Question Answered: How to Get Rid of Guests Who are Overstaying Their Welcome

Have you ever experienced one of those days where you had friends or family members drop by for ‘just a few minutes’ and several hours later they are still camped on your living room couch? You don’t want to be rude but you just want them to leave! The following tips will help you to encourage visitors to not overstay their welcome next time this happens to you.

For Habitual Overstayers


Don’t let the conversation get out of hand right from the beginning. Your best opportunity of avoiding those people who you just know are going to monopolize your time for the next few hours is to ‘cut them off at the pass’. Before you even invite your visitor to sit down be sure to let them know that there is a strict time limit on their visit i.e. tell them you have plans that you won’t cancel and that you need to leave the house at a certain time so you aren’t late.

Sometimes this happens when you are out. If you find yourself being approached by someone and really either do not want to sit and talk for hours on end or are unable to because of a prior commitment just tell them that you are either waiting for friends to join you or that you must leave by a certain time. When that time comes around, leave! By putting a time limit on visits right at the outset you can avoid allowing those habitual overstayers an opportunity to take up more of your time than you would prefer them to.

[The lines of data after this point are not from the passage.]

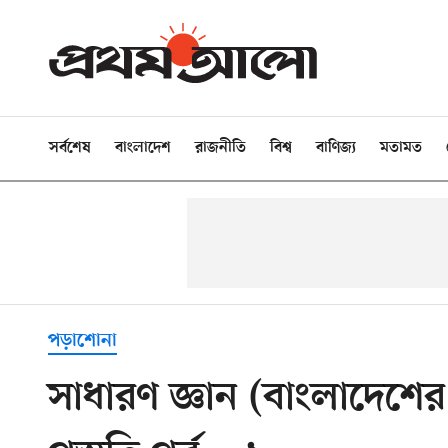
সর্বশেষ
বাংলাদেশ
রাজনীতি
বিশ্ব
বাণিজ্য
মতামত
পড়াশোনা
সাধারণ জ্ঞান (বাংলাদেশের মু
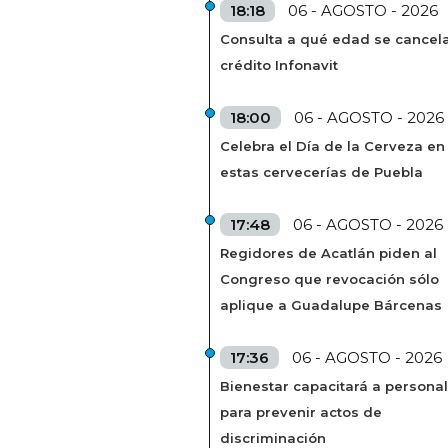
18:18
06 - AGOSTO - 2026
Consulta a qué edad se cancela
crédito Infonavit
18:00
06 - AGOSTO - 2026
Celebra el Día de la Cerveza en
estas cervecerías de Puebla
17:48
06 - AGOSTO - 2026
Regidores de Acatlán piden al
Congreso que revocación sólo
aplique a Guadalupe Bárcenas
17:36
06 - AGOSTO - 2026
Bienestar capacitará a personal
para prevenir actos de
discriminación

Use Body Language to Encourage Visitors to Leave


When verbally asking someone to leave makes you feel uncomfortable, as it does many people, you can use body language to give them a strong hint that their stay is about to come to an end. Make moves that indicate that you are ready to get back to what you were doing prior to their visit such as gathering up some papers, and then tell your visitors that you have agreed to call a particular person at a specific time i.e. right then. It may still take you a few minutes to get your visitors out the door but at least you will have given them a clear understanding that their visit is ending.

Averting your eyes from theirs is another way of using body language to indicate that you want the conversation to end. This clearly states that you are not interested in furthering conversation with them and only the most stubborn people will ignore this clear message. For particularly stubborn people you can use a need to go to the bathroom to indicate that you have no desire to be in that person’s presence any longer. This works well on that person at the bar that refuses to get the message otherwise to leave you alone. Unfortunately while body language works on most people there are some who just will not get the message and subtlety doesn’t work on them.

When All Else Fails


Some people just need to hear it said loud and clear and while this is probably something you really dislike doing it there are ways you can tell a person they have overstayed their welcome in an effective manner and still be dignified and polite. There really is no need to resort to rudeness when it comes to friends and family.

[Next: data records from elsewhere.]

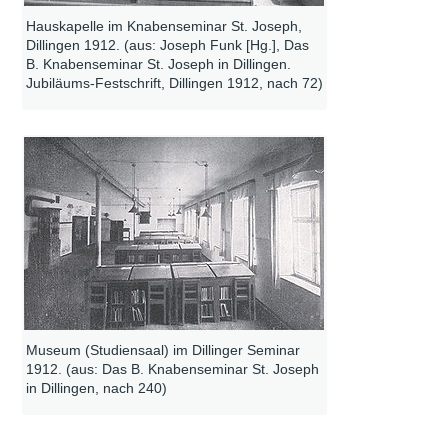
Hauskapelle im Knabenseminar St. Joseph,
Dillingen 1912. (aus: Joseph Funk [Hg.], Das
B. Knabenseminar St. Joseph in Dillingen.
Jubiläums-Festschrift, Dillingen 1912, nach 72)
Museum (Studiensaal) im Dillinger Seminar
1912. (aus: Das B. Knabenseminar St. Joseph
in Dillingen, nach 240)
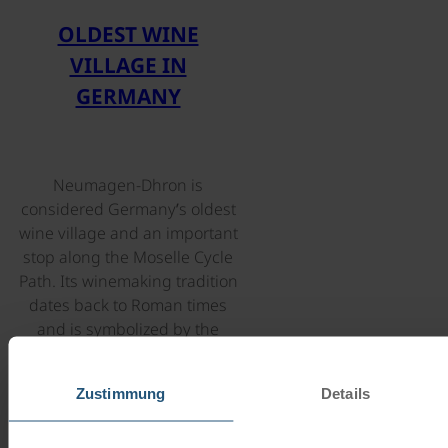
Zustimmung
Details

Be apologetic. Tell your visitors that you really have no desire to appear rude but that you are not in a position to continue spending time with them due to a prior commitment that you have no desire to be late to. This may sound like a no-brainer but nice people find it really difficult to wiggle their way out of conversations that they have no desire to continue with, and so will often find themselves talking for much longer than they really want to out of politeness. This can cause resentment and make a person less likely to be welcoming next time family or friends drop by.

Just because you have politely told your visitors that you have no desire to continue hanging out with them does not mean you don’t enjoy their company. It just means that you have had enough of their company at this time. As long as you convey this to them in a polite, apologetic and caring manner it will give you the result you want without hurting anyone’s feelings.